Hegseth wages anti-DEI campaign
The ban on pronouns came amid Defense Secretary Pete Hegseth's sweeping push to expunge all diversity, equity and inclusion policies from the military.
Hegseth also canceled identity months, like Black History Month, from Pentagon policy and ordered hundreds of books pulled from the shelves of libraries at military schools and the Naval Academy Library.
In a move widely condemned by Democratic lawmakers and LGBTQ advocates, the Trump administration also banned transgender people from enlisting in the military.
The Department was also forced to backtrack after an order from Hegseth to delete all DEI-related content from official websites provoked outrage. The directive saw pages covering topics from Jackie Robinson to the Navajo Code Talkers to the Tuskegee Airmen taken down, with "dei" appearing in their URLs. After the backlash, some were reinstated, but many remain down.
'They don't seem to care if it's legal'
Alex Wagner, a former assistant secretary of the Air Force, said the backtrack meant the military under Hegseth, "finally let the lawyers into some of their decision making."
In late 2021, the Air Force updated its official style guide – called the Tongue and Quill – to allow its members to "include pronouns in their signature block," according to an archived screenshot of the announcement. The original link has now been taken down.

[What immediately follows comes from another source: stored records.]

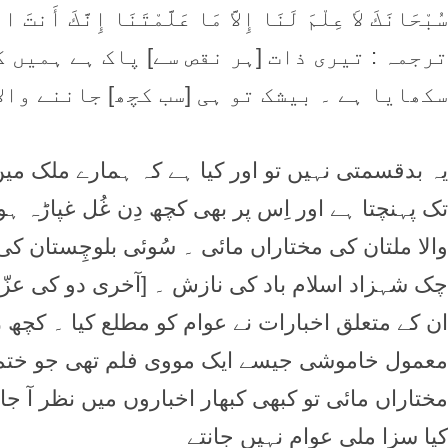
سُبْحَانَكَ لاَ عِلْمَ لَنَا إِلاَّ مَا عَلَّمْتَنَا إِنَّكَ
ترجمہ : تیری ذات [ہر نقص سے] پاک ہے ہمیں 
سکھایا ہے ۔ بیشک تو ہی [سب کچھ] جاننے والا
یہ بدقسمتی نہیں تو اور کیا ہے کہ ہمارے ملک میں گ
تک پہنچتا ہے اور اِس پر بھی کچھ دِن غُل غپاڑہ ہو
والا ملتان کی مختاراں مائی ۔ سُوئی بلوچِستان کی 
چک شہزاد اسلام باد کی نازش ۔ [آخری دو کی عزّت
ان کے متعلق اخبارات نے عوام کو مطلع کیا ۔ کچھ 
معمول خاموشی جیسے ایک مووی فلم تھی جو ختم ہ
مختاراں مائی تو کبھی کبھار اخباروں میں نظر آ جا
کیا سزا ملی عوام نہیں جانتے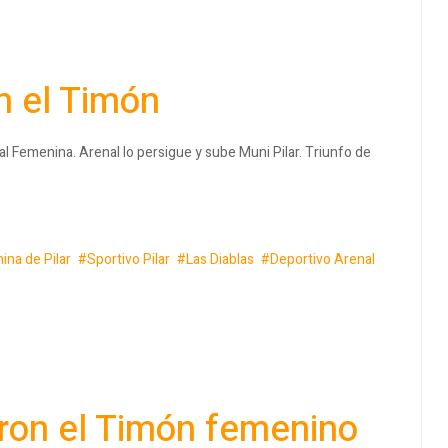
n el Timón
pal Femenina. Arenal lo persigue y sube Muni Pilar. Triunfo de
ina de Pilar
Sportivo Pilar
Las Diablas
Deportivo Arenal
eron el Timón femenino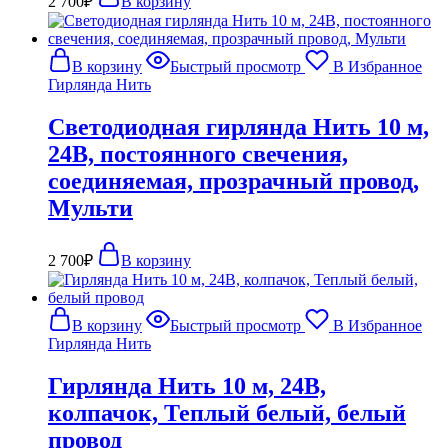
2 700
₽
В корзину
В корзину
Быстрый просмотр
В Избранное
Гирлянда Нить
Светодиодная гирлянда Нить 10 м,
24В, постоянного свечения,
соединяемая, прозрачный провод,
Мульти
2 700
₽
В корзину
В корзину
Быстрый просмотр
В Избранное
Гирлянда Нить
Гирлянда Нить 10 м, 24В,
колпачок, Теплый белый, белый
провод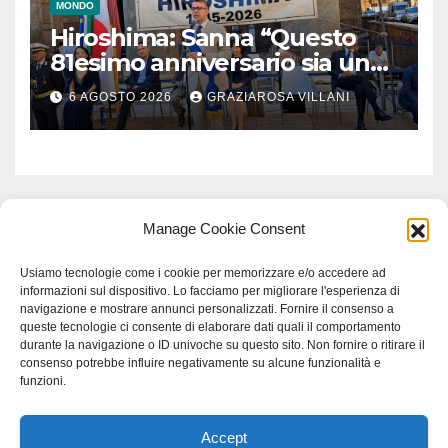
MONDO
Hiroshima: Sanna “Questo
81esimo anniversario sia un
monito per tutti”
6 AGOSTO 2026
GRAZIAROSA VILLANI
Manage Cookie Consent
Usiamo tecnologie come i cookie per memorizzare e/o accedere ad
informazioni sul dispositivo. Lo facciamo per migliorare l'esperienza di
navigazione e mostrare annunci personalizzati. Fornire il consenso a
queste tecnologie ci consente di elaborare dati quali il comportamento
durante la navigazione o ID univoche su questo sito. Non fornire o ritirare il
consenso potrebbe influire negativamente su alcune funzionalità e
funzioni.
Accept
Proudly powered by WordPress
|
Tema: Newspaperex di
Themeansar
.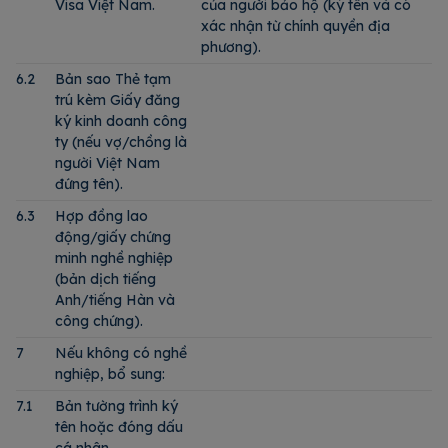
Visa Việt Nam.
của người bảo hộ (ký tên và có
xác nhận từ chính quyền địa
phương).
6.2
Bản sao Thẻ tạm
trú kèm Giấy đăng
ký kinh doanh công
ty (nếu vợ/chồng là
người Việt Nam
đứng tên).
6.3
Hợp đồng lao
động/giấy chứng
minh nghề nghiệp
(bản dịch tiếng
Anh/tiếng Hàn và
công chứng).
7
Nếu không có nghề
nghiệp, bổ sung:
7.1
Bản tường trình ký
tên hoặc đóng dấu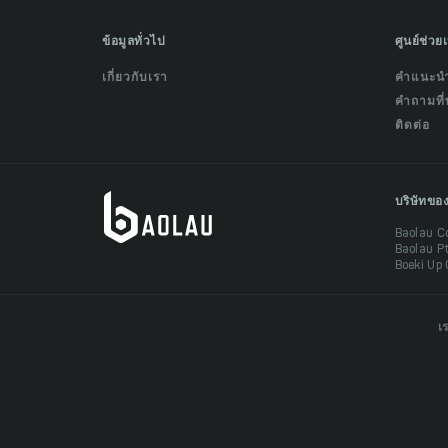
ข้อมูลทั่วไป
ศูนย์ช่วย
เกี่ยวกับเรา
คำแนะน
คำถามที่
ติดต่อ
บริษัทขอ
Baolau C
Baolau P
Boeki Up 
เ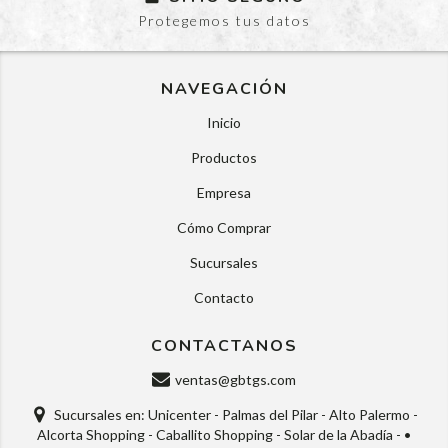
Protegemos tus datos
NAVEGACIÓN
Inicio
Productos
Empresa
Cómo Comprar
Sucursales
Contacto
CONTACTANOS
ventas@gbtgs.com
Sucursales en: Unicenter - Palmas del Pilar - Alto Palermo -
Alcorta Shopping - Caballito Shopping - Solar de la Abadía - •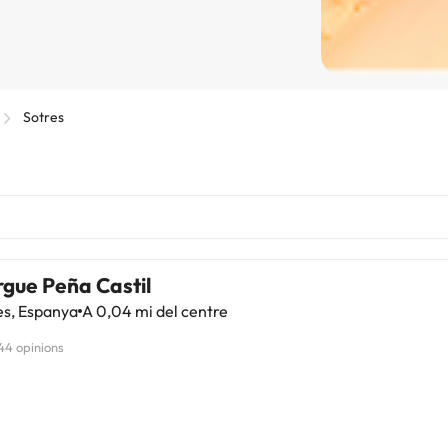
Sotres
rgue Peña Castil
es, Espanya
A 0,04 mi del centre
44 opinions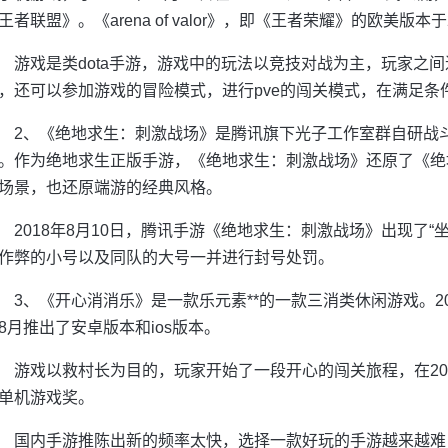
王者联盟》。《arena of valor》，即《王者荣耀》的欧美版本于
游戏是类dota手游，游戏中的玩法以竞技对战为主，玩家之间进行
，还可以参加游戏的冒险模式，进行pve的闯关模式，在满足条
2、《绝地求生：刺激战场》是腾讯旗下光子工作室群自研战斗
。作为绝地求生正版手游，《绝地求生：刺激战场》还原了《绝
场景，也还原端游的经典风格。
2018年8月10日，腾讯手游《绝地求生：刺激战场》出现了“坐
作弊的小号以及同队的大号一并进行封号处罚。
3、《开心消消乐》是一款乐元素**的一款三消类休闲游戏。20
8月推出了安卓版本和ios版本。
游戏以救村长为目的，玩家开始了一段开心的闯关旅程，在20
单机游戏奖。
国内手游推陈出新的频率太快，选择一款好玩的手游越来越难，今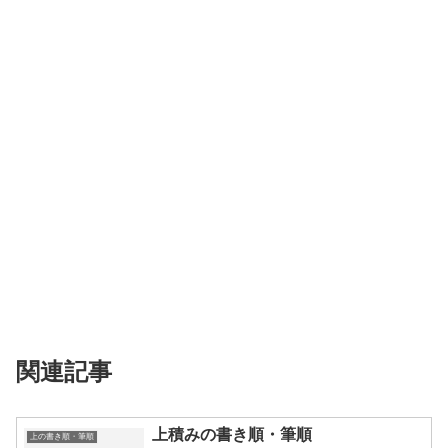
関連記事
上積みの書き順・筆順
上の書き順・筆順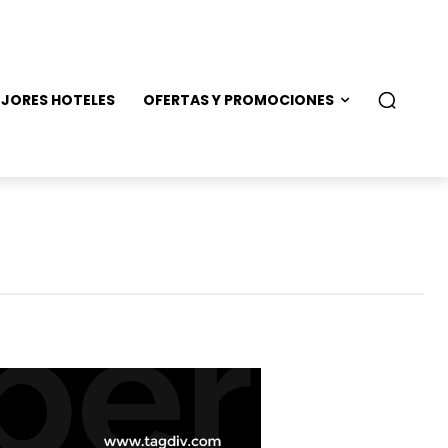
JORES HOTELES
OFERTAS Y PROMOCIONES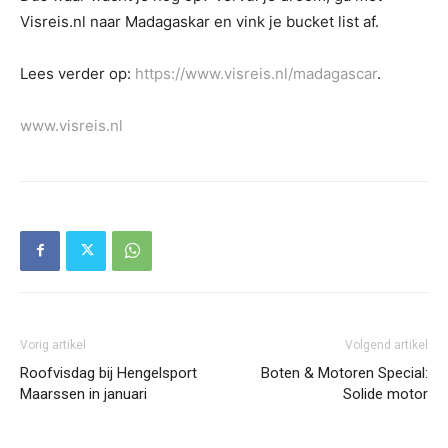
Visreis.nl naar Madagaskar en vink je bucket list af.
Lees verder op:
https://www.visreis.nl/madagascar
.
www.visreis.nl
Vorig artikel
Volgend artikel
Roofvisdag bij Hengelsport
Boten & Motoren Special:
Maarssen in januari
Solide motor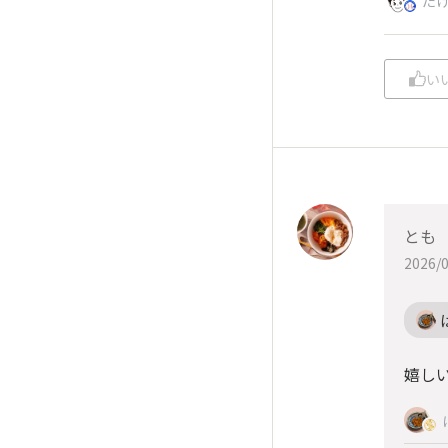
た
い
とも
2026/0
嬉し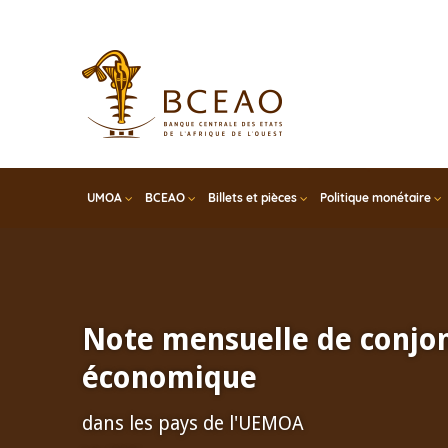
Skip
to
main
content
UMOA
BCEAO
Billets et pièces
Politique monétaire
Note mensuelle de conjo
économique
dans les pays de l'UEMOA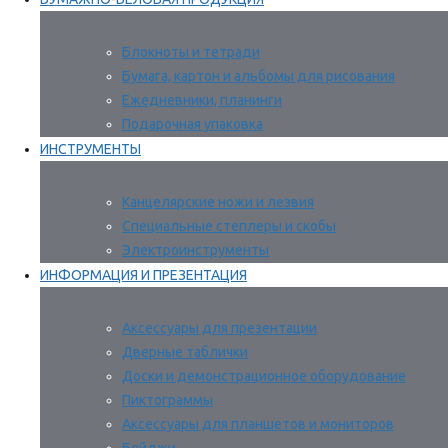
Блокноты и тетради
Бумага, картон и альбомы для рисования
Ежедневники, планинги
Подарочная упаковка
ИНСТРУМЕНТЫ
Канцелярские ножи и лезвия
Специальные степлеры и скобы
Электроинструменты
ИНФОРМАЦИЯ И ПРЕЗЕНТАЦИЯ
Аксессуары для презентации
Дверные таблички
Доски и демонстрационное оборудование
Пиктограммы
Аксессуары для планшетов и мониторов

Wagner said pronoun policy was barely an "afterthought" during his time in Air Force leadership. Most of the concern about it came, not from the force, but from Republican lawmakers who "assumed this was an all-consuming exercise that took our focus off of warfighting, which it absolutely did not."
"This was a minor amendment to a writing style guide,' he said. "It never came up, except in preparation to testify before Congress."
Amid the department-wide push to wipe out DEI, the Pentagon under Hegseth was glossing over the legality of its actions, he said.
"They don't seem to care if it's legal or not and aren't really stopping to ask."